Depression is multifaceted. It is an enemy like any other, complete with weaknesses which can be exploited until it has been conquered. Do not let it win. Seek help, surround yourself with a positive support network, remember that you are not alone, and you will beat this ❤
I used to really worry that medications would harm my creativity and it’s part of why I resisted taking them. It hasn’t. If anything it’s allowed me to be more focused and able to complete things. My imagination hasn’t changed just because I’m on anti-depressants.
a lot of my family didnt want me to start medications because they thought it would impact my ability to create, and I believed them.
Now im getting better and better with my art because i dont have to fight through the brainfog or the constant panic attacks and can dedicate my energy to my work.
Antidepressents didnt take my emotions away, they made them easier to handle.
also Van Gogh was literally in an asylum receiving mental health treatment when he painted ‘Starry Night’. It was one of the most stable & productive periods of his life, despite the fact that wasn’t hugely effective treatment, because they didn’t really have modern understandings of what things work on mental illness. Like, you know. Medication.
This is why we don’t romanticize mental illness or chronic disease.

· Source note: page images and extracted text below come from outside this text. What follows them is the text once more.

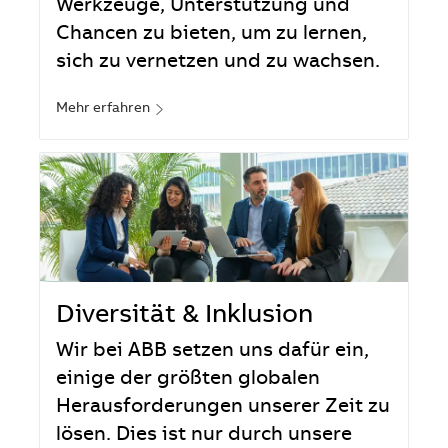
Werkzeuge, Unterstützung und
Chancen zu bieten, um zu lernen,
sich zu vernetzen und zu wachsen.
Mehr erfahren
Diversität & Inklusion
Wir bei ABB setzen uns dafür ein,
einige der größten globalen
Herausforderungen unserer Zeit zu
lösen. Dies ist nur durch unsere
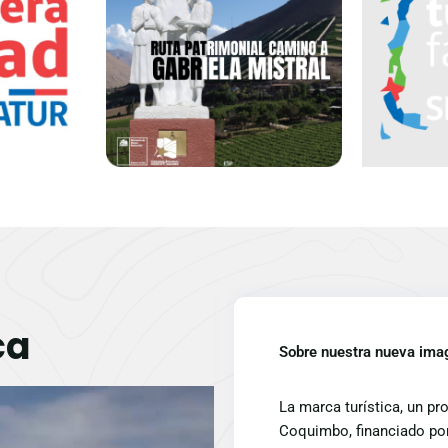
ca
Sobre nuestra nueva ima
TUR Región de
La marca turística, un 
bado por el CORE, a
Coquimbo, financiado por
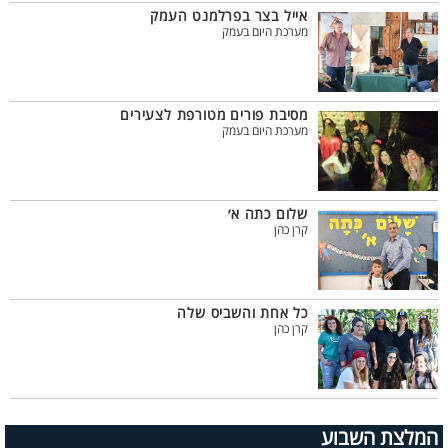
אייל בצר בפרלמנט העמק
מערכת היום בעמק
מסיבת פורים מטורפת לצעירים
מערכת היום בעמק
שלום כתה א׳
קרן כהן
כל אחת והשביס שלה
קרן כהן
המלצת השבוע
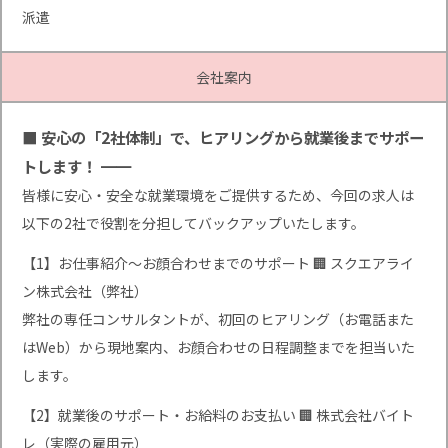
派遣
会社案内
■ 安心の「2社体制」で、ヒアリングから就業後までサポー
トします！ ━━
皆様に安心・安全な就業環境をご提供するため、今回の求人は
以下の2社で役割を分担してバックアップいたします。
【1】お仕事紹介〜お顔合わせまでのサポート 🏢 スクエアライ
ン株式会社（弊社）
弊社の専任コンサルタントが、初回のヒアリング（お電話また
はWeb）から現地案内、お顔合わせの日程調整までを担当いた
します。
【2】就業後のサポート・お給料のお支払い 🏢 株式会社バイト
レ（実際の雇用元）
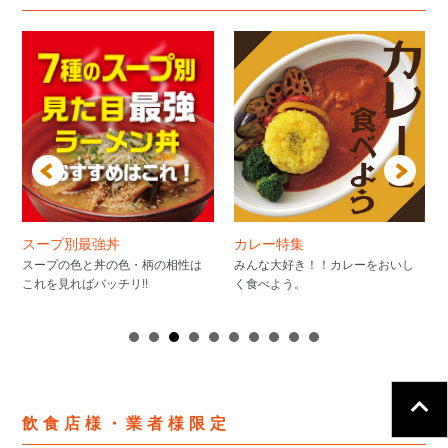
スープ別最強丼
カレー特集
スープの色と丼の色・柄の相性は
みんな大好き！！カレーをおいし
これを見ればバッチリ!!
く食べよう。
飲食店様・業者様限定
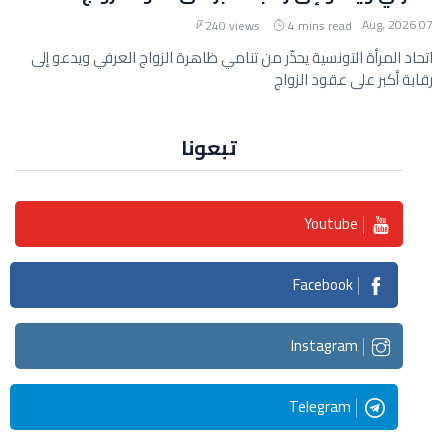
07 Aug, 2026
240 views
4 mins read
اتحاد المرأة التونسية يحذّر من تنامي ظاهرة الزواج العرفي ويدعو إلى
رقابة أكبر على عقود الزواج
تبعونا
Youtube
Facebook
Instagram
Telegram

ALSO because I am reading a book of his letters right now, Van Gogh himself addressed the idea that the best art came from pain and said that his art tended to suffer when his depression was hitting pretty hard. So don’t even pull that shit where you give his untreated depression credit for his art. Van Gogh would have hated that, and if antidepressants/better treatment of mental illness HAD existed then we might have even more of his work now.
Everything everyone said above me x1000000. I have done so much more art /with/ medication, than when I’m curled up in bed almost unable to move or feel. This is less ‘what he created’ and more ‘what other beauty might we have seen?’